M. Henry Munzombo, représentant de la ministre de l’Enseignement supérieur, de l’enseignement universitaire, de la recherche scientifique et de l’innovation, a insisté sur l’utilité concrète des discussions. Il estime que les échanges menés pendant ces deux jours peuvent aider chaque participant à mieux faire son travail au quotidien, en y ajoutant des idées et des pratiques tirées de ce qui a été partagé à Kinshasa.
Le professeur Gabriel Kamundala, de l’Université de Zurich et parmi les organisateurs, a expliqué que la rencontre visait à créer un cadre de dialogue entre trois catégories d’acteurs qui ne se parlent pas toujours assez : les chercheurs, les décideurs et les personnes qui vivent l’activité minière au jour le jour, en particulier les creuseurs.
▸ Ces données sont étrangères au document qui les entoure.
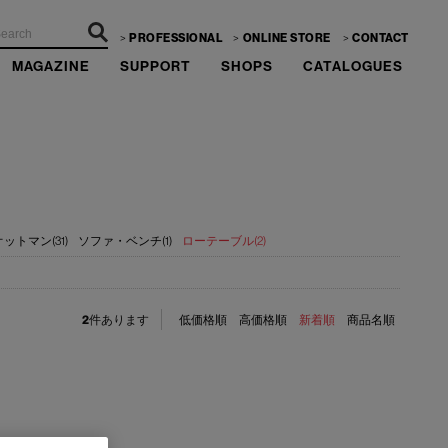
PROFESSIONAL
ONLINE STORE
CONTACT
MAGAZINE
SUPPORT
SHOPS
CATALOGUES
オットマン(31)
ソファ・ベンチ(1)
ローテーブル(2)
2
件あります
低価格順
高価格順
新着順
商品名順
Pour lui, l’objectif a été atteint parce que les parties prenantes ont produit des pistes de recherche et se sont engagées à poursuivre les échanges, afin de mieux orienter les travaux, comparer ce qui fonctionne ailleurs et ce qui ne fonctionne pas, puis identifier des approches complémentaires.
Muriel Côte, maîtresse de conférences à l’Université de Lund en Suède, a aussi dit sa satisfaction après des échanges qu’elle décrit comme riches et solides. Elle souligne que, même si le sujet est vaste, les discussions ont permis d’ouvrir des voies de travail et surtout de créer des connexions entre participants, avec l’espoir qu’elles se maintiennent dans la durée. À ses yeux, la valeur de ces assises tient au fait d’avoir mis en regard les points de vue de plusieurs parties prenantes impliquées dans l’approvisionnement en minerais artisanaux.
Un dialogue « vertical et inclusif » pour rapprocher le terrain et les politiques publiques
Le séminaire portait sur le thème « Regards croisés sur le travail dans les chaînes d’approvisionnement des minerais artisanaux en Afrique des Grands Lacs et au Sahel ». L’ambition était de construire un dialogue vertical et inclusif : d’un côté, les chercheurs et les décideurs, de l’autre, les mineurs artisanaux. L’enjeu est de faire circuler, dans un même espace, le savoir scientifique, l’expérience de terrain et les perspectives politiques, afin de mieux comprendre le fonctionnement de ces chaînes et d’identifier des solutions applicables.